Surface induction hardening of steels: Process modelling and numerical simulation

Heat treatments are widely used in industry to improve the surface behavior of components exposed to external mechanical actions and, therefore, undergoing wear phenomena. If compared to the conventional thermal treatments, induction hardening is an interesting candidate solution when the effect should be limited to the surface without affecting the microstructure and properties at the material core. Furthermore, this solution is appealing considering energy saving and cost reduction. In this process, an intense electric alternating current flows through a conductive coil enveloping the component to be treated.
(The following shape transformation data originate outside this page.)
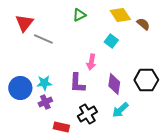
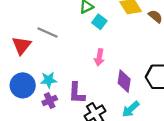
red triangle: (24, 23) -> (22, 45), moved
cyan square: (111, 41) -> (99, 22), moved
purple L-shape: (77, 83) -> (77, 93), moved

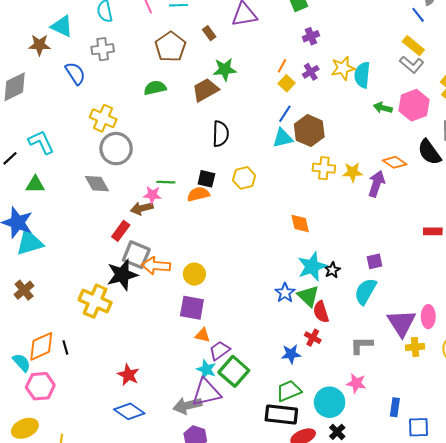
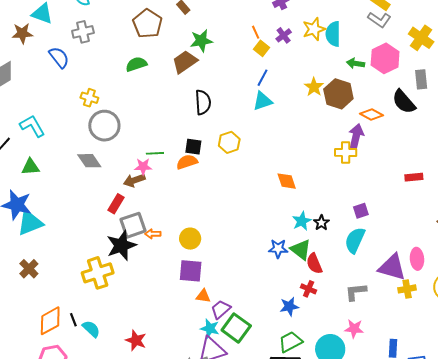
orange line: (282, 66) -> (256, 32), turned -48
yellow cross: (103, 118) -> (89, 98), size x0.7
brown hexagon: (309, 131) -> (338, 94), moved
yellow cross: (324, 168) -> (346, 152), moved
yellow star: (352, 172) -> (314, 87), moved, turned -30
gray square: (136, 255) -> (133, 225), turned -36
orange arrow: (156, 266) -> (153, 234), size x0.6
cyan star: (312, 266) -> (302, 221), size x0.7
blue star: (285, 293) -> (278, 249), turned -30
yellow cross: (95, 301) -> (98, 273), turned -36
purple triangle: (402, 323) -> (392, 267), turned -36
cyan semicircle: (22, 363) -> (91, 329), moved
Such current generates a magnetic field and, as a consequence, eddy currents arise in the conductive work-piece providing a heat generation by the Joule effect. Due to this mechanism, the induction heating is characterized by faster heating rates with respect to the heating in a hot furnace. On the other hand, the induction hardening process requires a more challenging control of the operative parameters, namely the current density and frequency and the coil advancing speed. Numerical modeling and simulation are recognized as a very useful tool to predicting the effects induced by a treatment, avoiding undesired insufficient- or over-heating. The present work deals with a finite element numerical approach to the simulation of an induction hardening treatment of a steel component. The model is based on the subsequent solution of two numerical submodels. Firstly, the electro-magnetic field generated by the current flowing through a coil surrounding the processing part is inferred solving the Maxwell governing equations. Then, the magnetic field is used as input load for the subsequent heat transfer transient finite element model. The influence of the current density and frequency as well as other processing parameters on the magnetic and thermal fields is discussed.